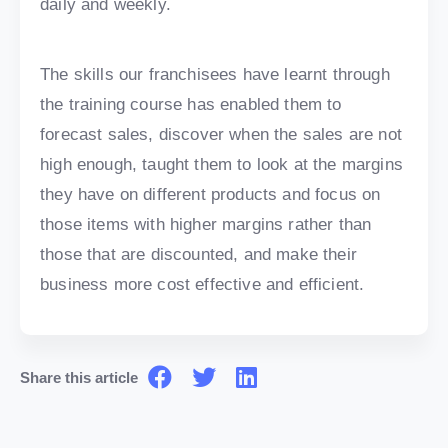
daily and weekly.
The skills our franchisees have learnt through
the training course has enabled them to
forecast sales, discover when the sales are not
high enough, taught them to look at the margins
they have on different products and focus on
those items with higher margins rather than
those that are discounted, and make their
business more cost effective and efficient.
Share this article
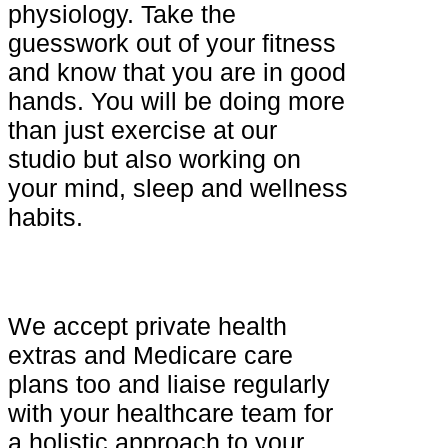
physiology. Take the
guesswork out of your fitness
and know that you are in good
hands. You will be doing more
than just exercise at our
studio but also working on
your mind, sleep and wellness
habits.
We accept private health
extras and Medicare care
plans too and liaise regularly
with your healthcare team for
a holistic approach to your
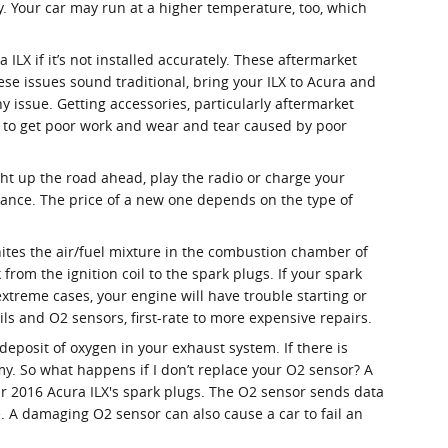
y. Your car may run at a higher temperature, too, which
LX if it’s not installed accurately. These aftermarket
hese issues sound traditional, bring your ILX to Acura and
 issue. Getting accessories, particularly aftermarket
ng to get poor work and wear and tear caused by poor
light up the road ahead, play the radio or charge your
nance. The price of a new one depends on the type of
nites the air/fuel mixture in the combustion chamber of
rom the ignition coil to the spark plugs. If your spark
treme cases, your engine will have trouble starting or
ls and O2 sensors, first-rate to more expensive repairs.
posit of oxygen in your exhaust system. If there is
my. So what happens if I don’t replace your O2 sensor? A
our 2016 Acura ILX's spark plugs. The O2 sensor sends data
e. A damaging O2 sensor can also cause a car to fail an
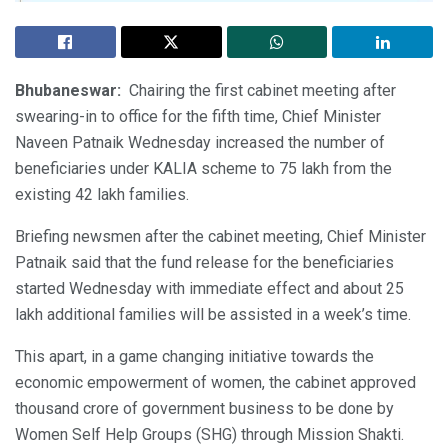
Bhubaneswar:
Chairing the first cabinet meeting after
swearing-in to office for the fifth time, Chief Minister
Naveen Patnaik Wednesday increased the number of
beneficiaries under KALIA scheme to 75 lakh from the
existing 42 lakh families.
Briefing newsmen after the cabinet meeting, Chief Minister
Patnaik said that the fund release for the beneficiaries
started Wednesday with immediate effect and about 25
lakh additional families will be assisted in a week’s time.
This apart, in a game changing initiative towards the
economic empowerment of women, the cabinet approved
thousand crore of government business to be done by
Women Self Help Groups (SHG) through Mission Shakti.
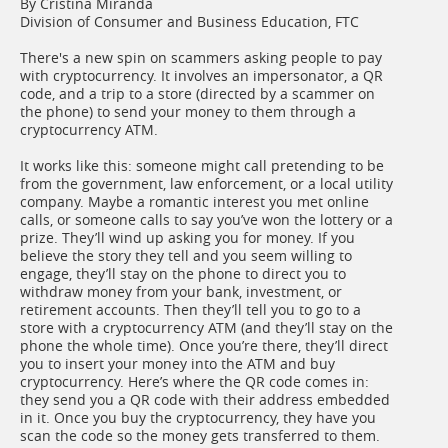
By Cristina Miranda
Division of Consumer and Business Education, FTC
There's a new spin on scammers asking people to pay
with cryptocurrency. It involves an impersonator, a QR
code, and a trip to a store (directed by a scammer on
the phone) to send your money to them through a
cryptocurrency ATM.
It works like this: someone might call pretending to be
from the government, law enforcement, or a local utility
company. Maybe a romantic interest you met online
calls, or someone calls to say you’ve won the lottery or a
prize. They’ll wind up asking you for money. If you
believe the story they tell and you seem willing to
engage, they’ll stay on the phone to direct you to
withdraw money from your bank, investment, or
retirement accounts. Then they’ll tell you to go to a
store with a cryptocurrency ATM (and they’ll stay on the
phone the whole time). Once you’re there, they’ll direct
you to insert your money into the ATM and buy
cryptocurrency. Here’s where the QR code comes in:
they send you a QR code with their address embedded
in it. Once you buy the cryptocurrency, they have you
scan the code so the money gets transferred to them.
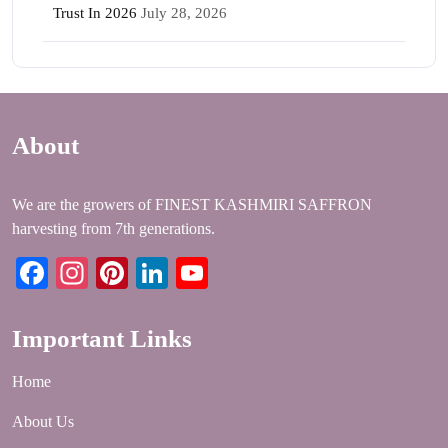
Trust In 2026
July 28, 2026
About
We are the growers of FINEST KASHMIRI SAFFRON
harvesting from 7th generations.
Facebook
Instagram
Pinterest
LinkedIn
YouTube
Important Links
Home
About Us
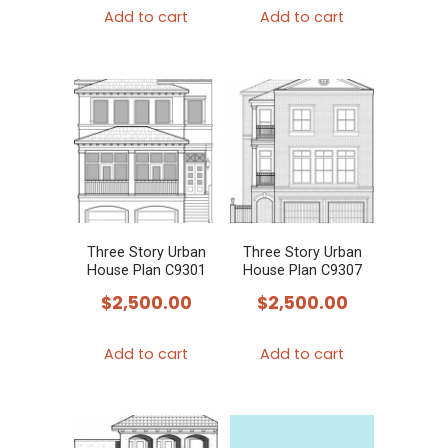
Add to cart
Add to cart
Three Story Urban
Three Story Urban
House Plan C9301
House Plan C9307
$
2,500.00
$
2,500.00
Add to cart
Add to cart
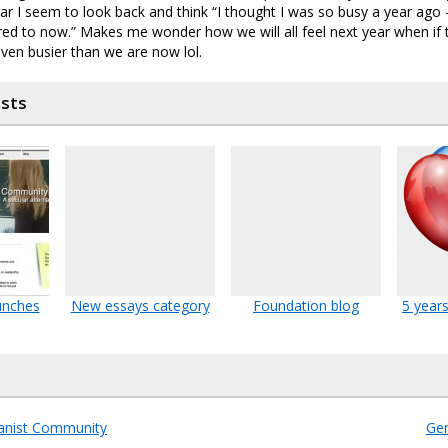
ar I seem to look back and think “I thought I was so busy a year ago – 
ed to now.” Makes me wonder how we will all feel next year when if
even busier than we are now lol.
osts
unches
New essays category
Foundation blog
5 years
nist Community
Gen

━━━━━━━━━━━━━━━━

Exactly reproduce the lines above, starting at the one that contains "treme cases, your" and ending at the one that contains "Women Self Help", both inclusive; leave the pictures out and add no other lines.

* _Result of this task_:
treme cases, your engine will have trouble starting or
ls and O2 sensors, first-rate to more expensive repairs.
posit of oxygen in your exhaust system. If there is
my. So what happens if I don’t replace your O2 sensor? A
our 2016 Acura ILX's spark plugs. The O2 sensor sends data
e. A damaging O2 sensor can also cause a car to fail an
Bhubaneswar:
Chairing the first cabinet meeting after
swearing-in to office for the fifth time, Chief Minister
Naveen Patnaik Wednesday increased the number of
beneficiaries under KALIA scheme to 75 lakh from the
existing 42 lakh families.
Briefing newsmen after the cabinet meeting, Chief Minister
Patnaik said that the fund release for the beneficiaries
started Wednesday with immediate effect and about 25
lakh additional families will be assisted in a week’s time.
This apart, in a game changing initiative towards the
economic empowerment of women, the cabinet approved
thousand crore of government business to be done by
Women Self Help Groups (SHG) through Mission Shakti.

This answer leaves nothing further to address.